I think types like ByteBuffer should be broken into distinct packages as much as possible. It’s ridiculous to depend on massive modules like NIOCore just for that, and weak cohesion can easily lead to dependency hell.

1 Like

JSON RFC has this to say:

2 Likes

Just one thing: I find the MPL slightly off-putting.

MPL is a file-level copyleft license, and while it can be combined with other licenses as part of a larger work, my understanding is that any modifications to MPL-licensed files must also be made available to the public.

So if you fix a bug or add some custom behaviour to better integrate with your application or private libraries, you may be compelled to make those public. Extensions in other source files are apparently not considered "modifications", but the extent of the changes you can make without touching the original MPL-ed file(s) may be limited.

See Q9 and Q10 of the MPL FAQ.

It's not necessarily a deal-breaker if the library was incredibly unique and worth the hassle, but if I had a choice between an MIT/Apache-2.0 library and MPL-2.0 library of approximately equal quality, I'd pick the former. The MPL library would need to do something truly exceptional to make me consider it.

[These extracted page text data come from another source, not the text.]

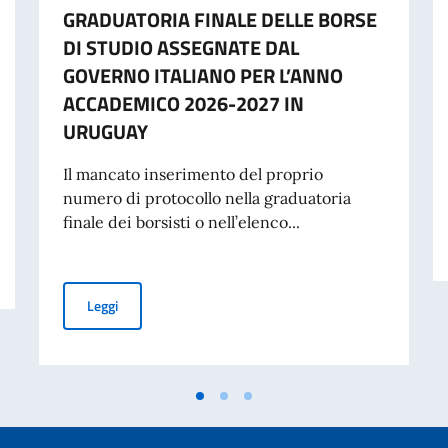
GRADUATORIA FINALE DELLE BORSE
DI STUDIO ASSEGNATE DAL
GOVERNO ITALIANO PER L’ANNO
ACCADEMICO 2026-2027 IN
URUGUAY
Il mancato inserimento del proprio
numero di protocollo nella graduatoria
finale dei borsisti o nell’elenco...
ionale del sacrificio del lavoro italiano nel mondo (8 agosto)
GRADUATORIA FINALE DELLE BORSE DI STUDIO ASSE
Leggi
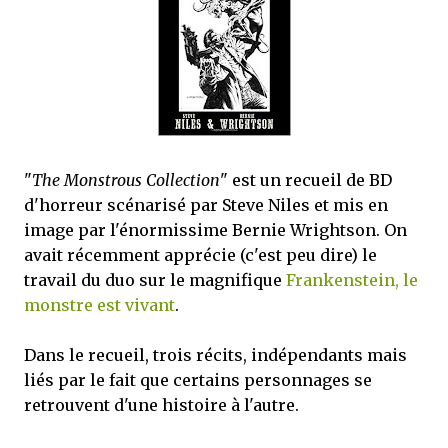
j’ai dit au sujet des tomes précédents : tant l’univers que les protagonistes
principaux...
"
The Monstrous Collection
" est un recueil de BD
d'horreur scénarisé par Steve Niles et mis en
image par l'énormissime Bernie Wrightson. On
avait récemment apprécie (c'est peu dire) le
travail du duo sur le magnifique
Frankenstein, le
monstre est vivant
.
Dans le recueil, trois récits, indépendants mais
liés par le fait que certains personnages se
retrouvent d'une histoire à l'autre.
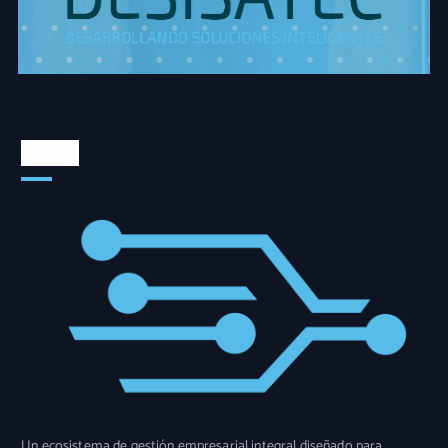
Somos
Un ecosistema de gestión empresarial integral diseñado para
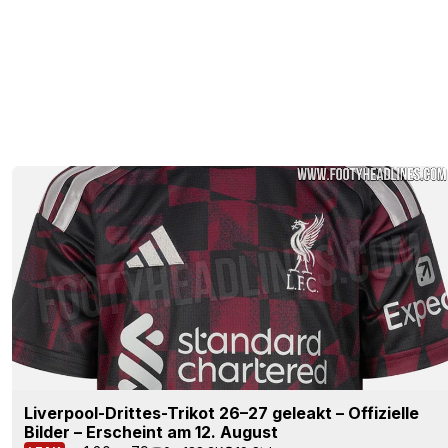
Liverpool-Drittes-Trikot 26–27 geleakt – Offizielle
Bilder – Erscheint am 12. August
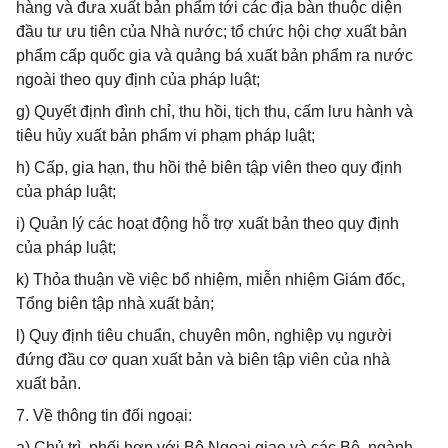
hàng và đưa xuất bản phẩm tới các địa bàn thuộc diện
đầu tư ưu tiên của Nhà nước; tổ chức hội chợ xuất bản
phẩm cấp quốc gia và quảng bá xuất bản phẩm ra nước
ngoài theo quy định của pháp luật;
g) Quyết định đình chỉ, thu hồi, tịch thu, cấm lưu hành và
tiêu hủy xuất bản phẩm vi phạm pháp luật;
h) Cấp, gia hạn, thu hồi thẻ biên tập viên theo quy định
của pháp luật;
i) Quản lý các hoạt động hỗ trợ xuất bản theo quy định
của pháp luật;
k) Thỏa thuận về việc bổ nhiệm, miễn nhiệm Giám đốc,
Tổng biên tập nhà xuất bản;
l) Quy định tiêu chuẩn, chuyên môn, nghiệp vụ người
đứng đầu cơ quan xuất bản và biên tập viên của nhà
xuất bản.
7. Về thông tin đối ngoại:
a) Chủ trì, phối hợp với Bộ Ngoại giao và các Bộ, ngành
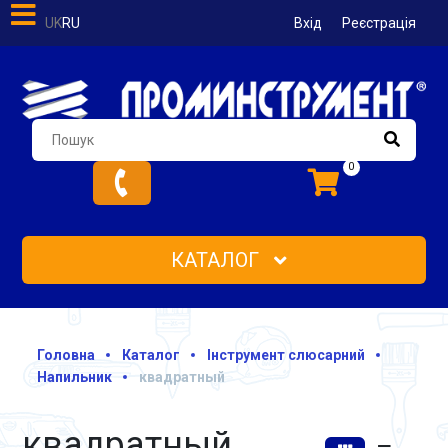
UK
RU
Вхід
Реєстрація
0
КАТАЛОГ
Головна
Каталог
Інструмент слюсарний
Напильник
квадратный
квадратный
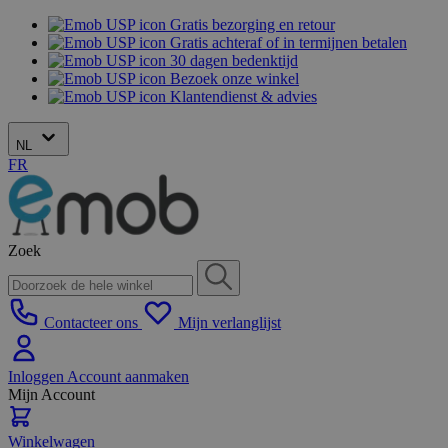
Gratis bezorging en retour
Gratis achteraf of in termijnen betalen
30 dagen bedenktijd
Bezoek onze winkel
Klantendienst & advies
NL
FR
Zoek
Contacteer ons
Mijn verlanglijst
Inloggen
Account aanmaken
Mijn Account
Winkelwagen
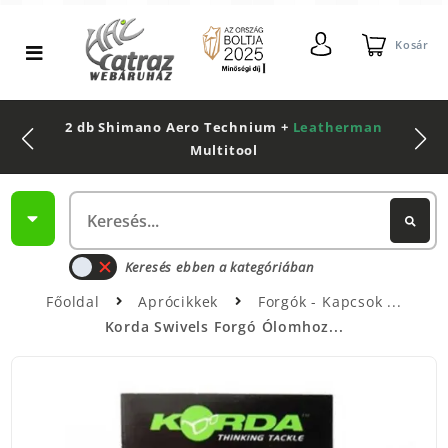
Kosár
2 db Shimano Aero Technium +
Leatherman
Multitool
Keresés ebben a kategóriában
Főoldal
Aprócikkek
Forgók - Kapcsok
Korda Swivels Forgó Ólomhoz...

As an example, if async-http-client was under MPL2, and I used my WebURL fork in an AppStore app, I would have to make that fork public, even if I didn't want to, because I can't make changes of that level without modifying AHC's original MPL2 files. Personally, I like the freedom to make any changes I think my applications could benefit from, without the obligation to share that with the world, and I consider it important that others have that same level of freedom when using any code that I've written. My philosophy is that sharing should be encouraged, but it should also be a choice.

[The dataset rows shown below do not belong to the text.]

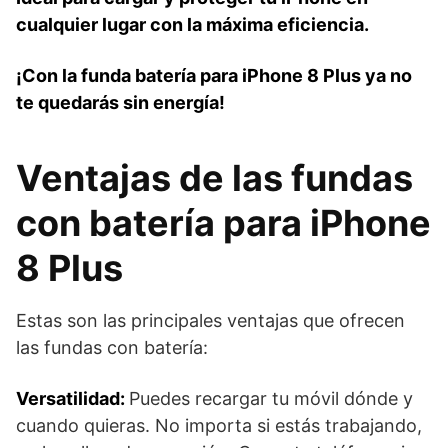
cualquier lugar con la máxima eficiencia.
¡Con la funda batería para iPhone 8 Plus ya no
te quedarás sin energía!
Ventajas de las fundas
con batería para iPhone
8 Plus
Estas son las principales ventajas que ofrecen
las fundas con batería:
Versatilidad:
Puedes recargar tu móvil dónde y
cuando quieras. No importa si estás trabajando,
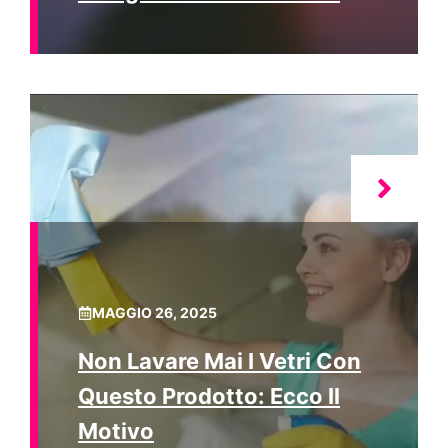
MAGGIO 26, 2025
Non Lavare Mai I Vetri Con
Questo Prodotto: Ecco Il
Motivo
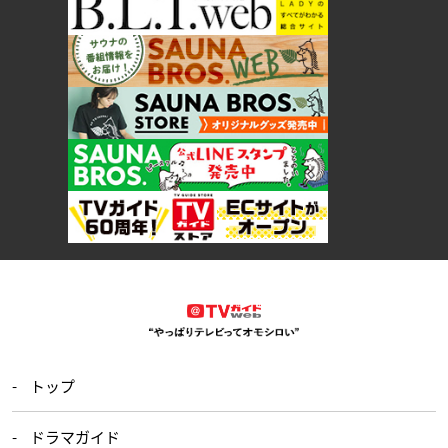
トップ
ドラマガイド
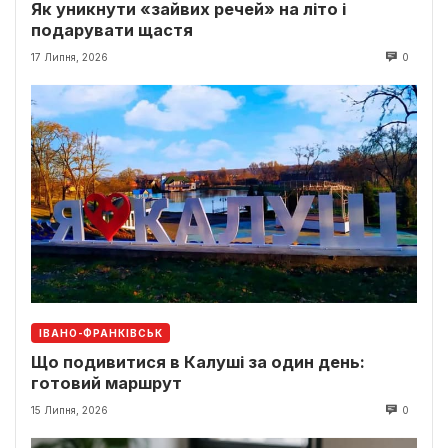
Як уникнути «зайвих речей» на літо і
подарувати щастя
17 Липня, 2026
0
ІВАНО-ФРАНКІВСЬК
Що подивитися в Калуші за один день:
готовий маршрут
15 Липня, 2026
0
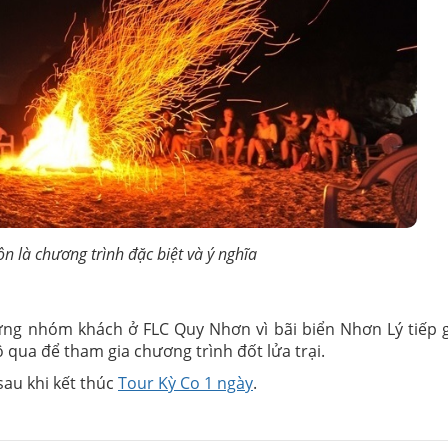
uôn là chương trình đặc biệt và ý nghĩa
ững nhóm khách ở FLC Quy Nhơn vì bãi biển Nhơn Lý tiếp g
 qua để tham gia chương trình đốt lửa trại.
sau khi kết thúc
Tour Kỳ Co 1 ngày
.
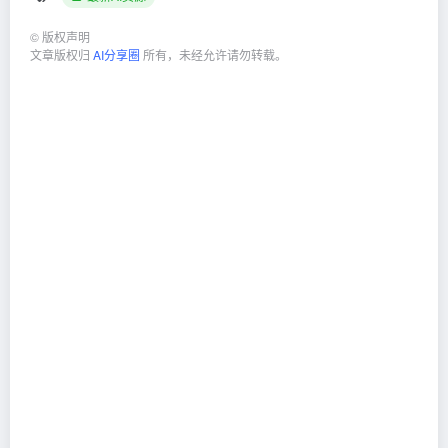
©
版权声明
文章版权归
AI分享圈
所有，未经允许请勿转载。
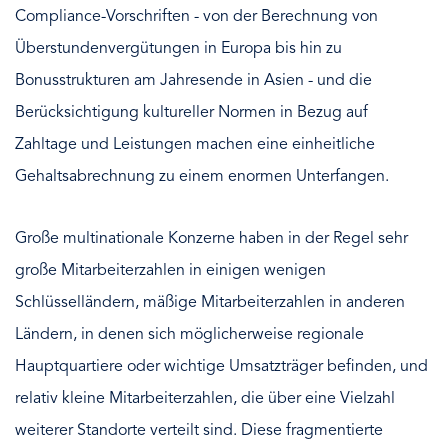
Compliance-Vorschriften - von der Berechnung von
Überstundenvergütungen in Europa bis hin zu
Bonusstrukturen am Jahresende in Asien - und die
Berücksichtigung kultureller Normen in Bezug auf
Zahltage und Leistungen machen eine einheitliche
Gehaltsabrechnung zu einem enormen Unterfangen.
Große multinationale Konzerne haben in der Regel sehr
große Mitarbeiterzahlen in einigen wenigen
Schlüsselländern, mäßige Mitarbeiterzahlen in anderen
Ländern, in denen sich möglicherweise regionale
Hauptquartiere oder wichtige Umsatzträger befinden, und
relativ kleine Mitarbeiterzahlen, die über eine Vielzahl
weiterer Standorte verteilt sind. Diese fragmentierte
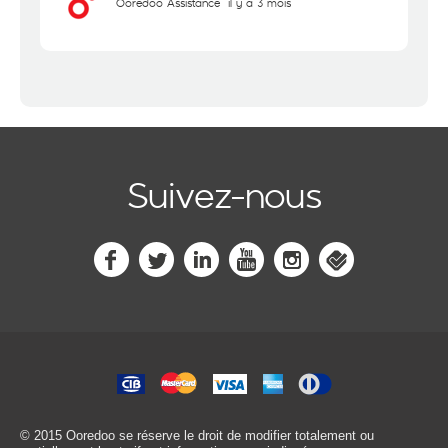
Ooredoo Assistance
il y a 3 mois
Suivez-nous
© 2015 Ooredoo
se réserve le droit de modifier totalement ou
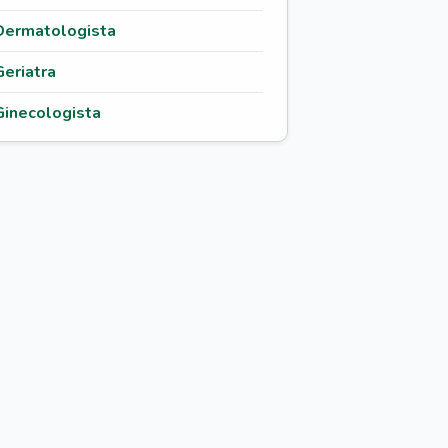
Dermatologista
Geriatra
Ginecologista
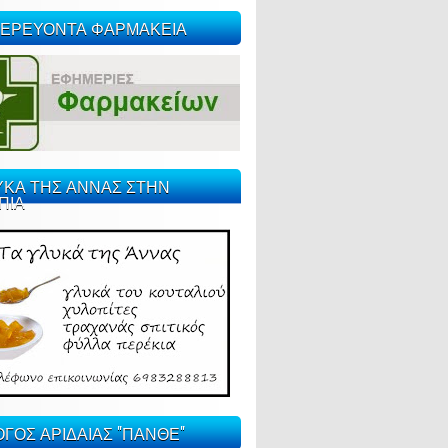
ΕΡΕΥΟΝΤΑ ΦΑΡΜΑΚΕΙΑ
ΥΚΑ ΤΗΣ ΑΝΝΑΣ ΣΤΗΝ
ΠΙΑ
ΓΟΣ ΑΡΙΔΑΙΑΣ "ΠΑΝΘΕ"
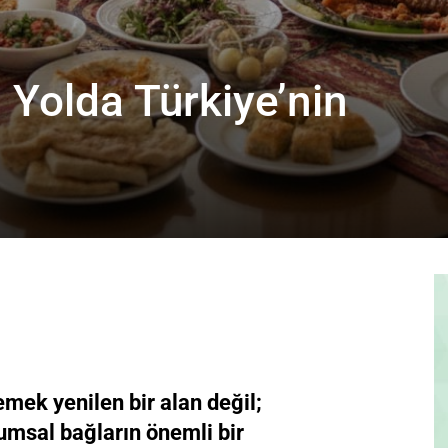
 Yolda Türkiye’nin
emek yenilen bir alan değil;
lumsal bağların önemli bir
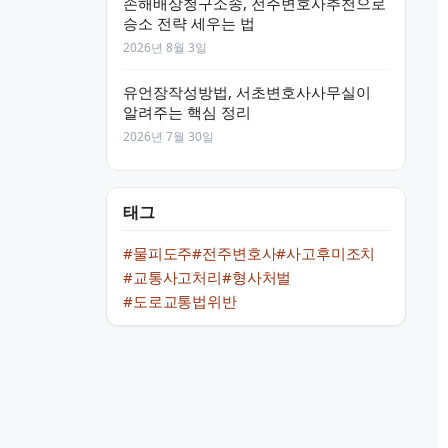
손해배상청구소송, 전주변호사추천으로
승소 전략 세우는 법
2026년 8월 3일
유언장작성방법, 서초변호사사무실이
알려주는 핵심 정리
2026년 7월 30일
태그
#물피도주
#전주변호사
#사고후미조치
#교통사고처리
#형사처벌
#도로교통법위반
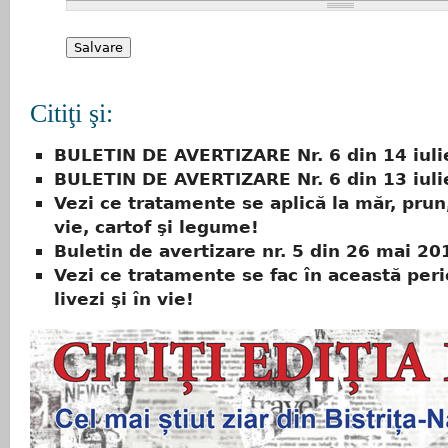
Citiţi şi:
BULETIN DE AVERTIZARE Nr. 6 din 14 iuli
BULETIN DE AVERTIZARE Nr. 6 din 13 iuli
Vezi ce tratamente se aplică la măr, prun,
vie, cartof şi legume!
Buletin de avertizare nr. 5 din 26 mai 20
Vezi ce tratamente se fac în această peri
livezi şi în vie!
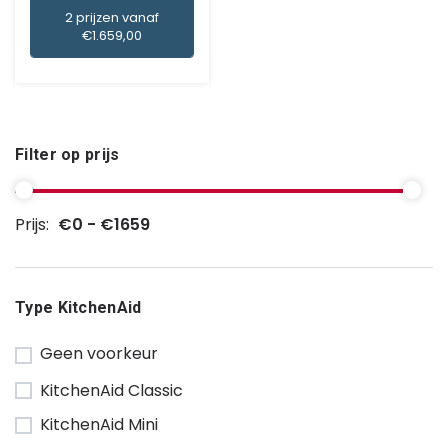
2 prijzen vanaf
€1.659,00
Filter op prijs
Prijs:
€0 - €1659
Type KitchenAid
Geen voorkeur
KitchenAid Classic
KitchenAid Mini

I remember that we had this discussion before about SwiftJPEG, which was originally licensed as GPLv3. MPL is better (looser) than GPLv3, but it is still copyleft. It's up to you whether you want to actually compel modifications to be open-sourced as a part of the license, but it is worth pointing out.

2 Likes

i don’t understand the details of the various licenses very well, so i just went with MPL because it sounds like a “middle-of-the-road” license between the GPL and Apache extremes. i understand swift itself is Apache, but Apple also has tons of lawyers to help them make that decision, and i don’t.

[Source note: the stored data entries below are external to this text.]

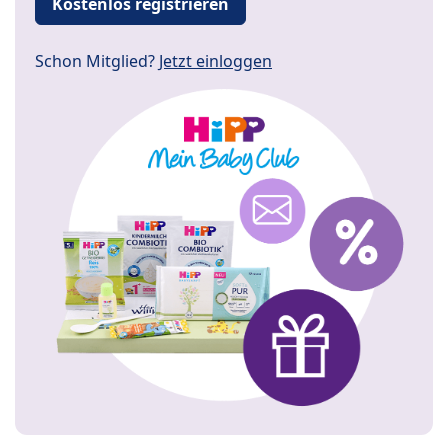
Kostenlos registrieren
Schon Mitglied?
Jetzt einloggen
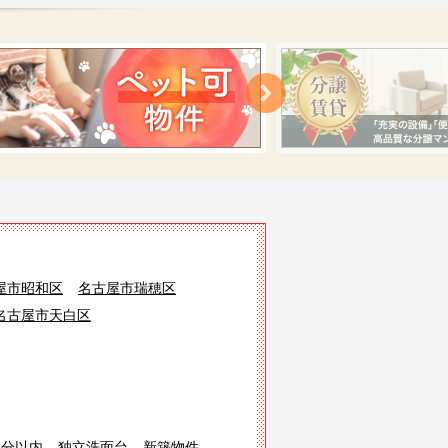
屋市昭和区
名古屋市瑞穂区
名古屋市天白区
3分以内
独立洗面台
新築物件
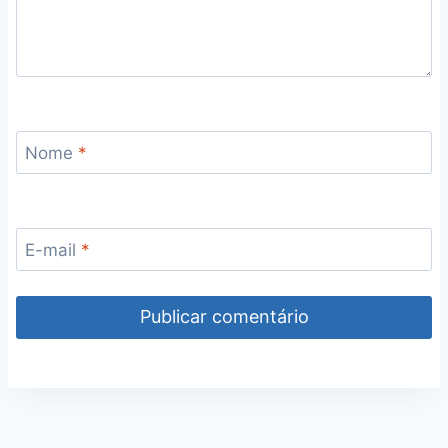
Nome
*
E-mail
*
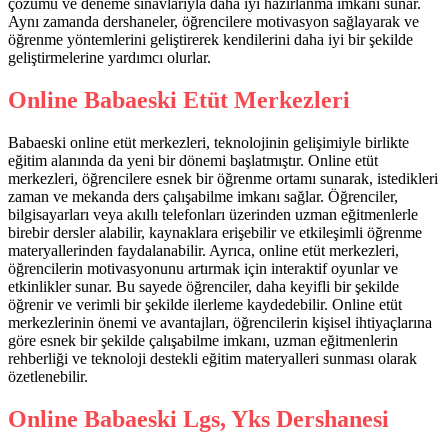
çözümü ve deneme sınavlarıyla daha iyi hazırlanma imkanı sunar.
Aynı zamanda dershaneler, öğrencilere motivasyon sağlayarak ve
öğrenme yöntemlerini geliştirerek kendilerini daha iyi bir şekilde
geliştirmelerine yardımcı olurlar.
Online Babaeski Etüt Merkezleri
Babaeski online etüt merkezleri, teknolojinin gelişimiyle birlikte
eğitim alanında da yeni bir dönemi başlatmıştır. Online etüt
merkezleri, öğrencilere esnek bir öğrenme ortamı sunarak, istedikleri
zaman ve mekanda ders çalışabilme imkanı sağlar. Öğrenciler,
bilgisayarları veya akıllı telefonları üzerinden uzman eğitmenlerle
birebir dersler alabilir, kaynaklara erişebilir ve etkileşimli öğrenme
materyallerinden faydalanabilir. Ayrıca, online etüt merkezleri,
öğrencilerin motivasyonunu artırmak için interaktif oyunlar ve
etkinlikler sunar. Bu sayede öğrenciler, daha keyifli bir şekilde
öğrenir ve verimli bir şekilde ilerleme kaydedebilir. Online etüt
merkezlerinin önemi ve avantajları, öğrencilerin kişisel ihtiyaçlarına
göre esnek bir şekilde çalışabilme imkanı, uzman eğitmenlerin
rehberliği ve teknoloji destekli eğitim materyalleri sunması olarak
özetlenebilir.
Online Babaeski Lgs, Yks Dershanesi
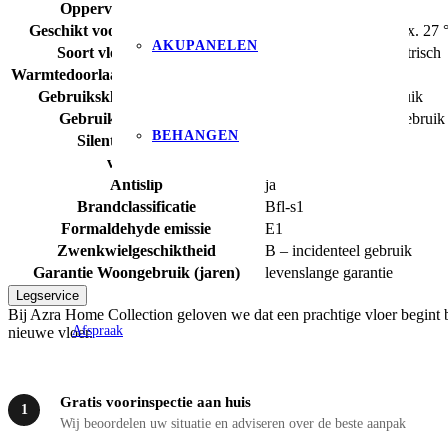
Oppervlakte structuur
allover structuur
Geschikt voor vloerverwarming
ja, cementdekvloer max. 27 
AKUPANELEN
Soort vloerverwarming
watergedragen & Elektrisch
Warmtedoorlaatweerstand (m² K/W)
0,04
Gebruiksklasse consumenten
23 – zwaar woongebruik
Gebruiksklasse project
34 – intensief projectgebruik
BEHANGEN
Silent Rigid Click
nee
vtwonen
nee
Antislip
ja
Brandclassificatie
Bfl-s1
Formaldehyde emissie
E1
Zwenkwielgeschiktheid
B – incidenteel gebruik
Garantie Woongebruik (jaren)
levenslange garantie
Legservice
Bij Azra Home Collection geloven we dat een prachtige vloer begint b
Afspraak
nieuwe vloer.
Gratis voorinspectie aan huis
1
Wij beoordelen uw situatie en adviseren over de beste aanpak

that said, i agree forcing everyone to make their forks public is unreasonable. i don’t know how anyone can enforce that anyway, if a fork is private. i don’t expect people to publish every modification, if they were maintaining a fork instead of submitting it as a PR (way less effort) it was probably because it was very specific to their application and not something that would make sense in isolation.

1 Like

update: swift-json is now a normal SPM module, and you can test it out here!

1 Like

You assume, incorrectly, that they are extremes. Apple chose Apache for the same reason many do: it provides a useful array of legal rights. You could always read the license yourself, or use GitHub’s excellent help for choosing a license. Note that the latter advises choosing the same license the ecosystem normally uses: in Swift’s case, Apache.

Apache basically allows complete freedom of use, with the exception that you can’t mischaracterize the original work as your own or mischaracterize your own work as the original.